Reuben Haines III

Reuben Haines III (February 8, 1786 – October 19, 1831) was a Quaker scientist and social reformer from Philadelphia, Pennsylvania. Haines was a founder and first president of the Philadelphia Hose Company, the first organization in the United States devoted to fighting fires by pumping water through a leather hose.[1][2] The first meeting of the company was held at his home (No. 4 Bank St., Philadelphia) on December 15, 1803.[2] Haines served as the corresponding secretary of the Academy of Natural Sciences of Philadelphia for 17 years (1814–1831),[3] and was the first life-member of the American Institute of Instruction, where he also served as vice president.[4]

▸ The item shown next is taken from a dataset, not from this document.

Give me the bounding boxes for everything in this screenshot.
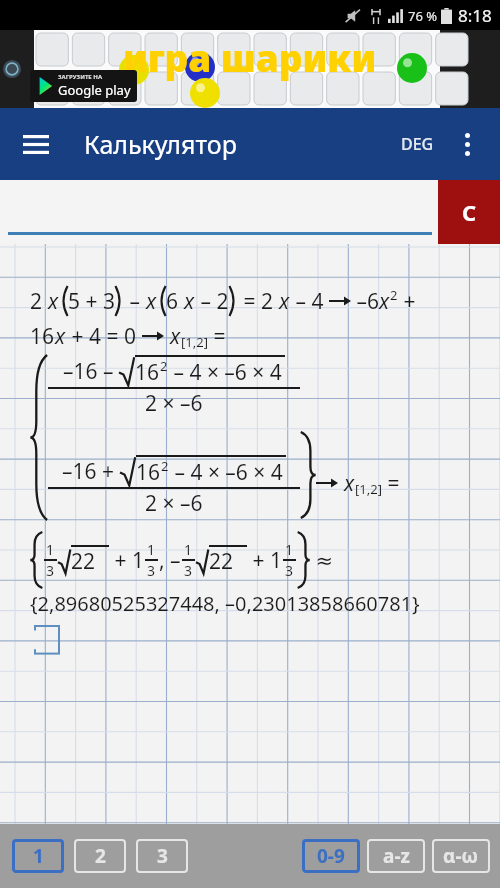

Haines was a supporter of the emancipation of enslaved African Americans in the United States, and the education of African American youth. A letter in the Wyck collection dated July 1, 1831, written by James Ronaldson and addressed to Haines, reads: "I am well acquainted with the deep interest each of you takes in, not only the promoting of emancipation of the Africans, but also, your anxiety that these people should advance in intellectual knowledge and social respectability."[5][3]

Early Life and Family

Haines was the son of Caspar Wistar Haines (1762–1801) and Hannah (Marshall) Haines (1765–1828). He was the great-grandson of Caspar Wistar (1696–1752), the glass maker, and grand-son of Reuben Haines (1727–1793), the brewer.[3] Timothy Matlack was his uncle.[3] Haines was the heir of a family homestead in Germantown that had been passed down since 1692 on his father’s side, now known as the Wyck House. It was founded by his ancestor, Hans Milan, an early settler of Germantown, who immigrated to the Pennsylvania colony from Holland or lower Rhineland.[3]

Haines and his wife Jane had six children:[3][5]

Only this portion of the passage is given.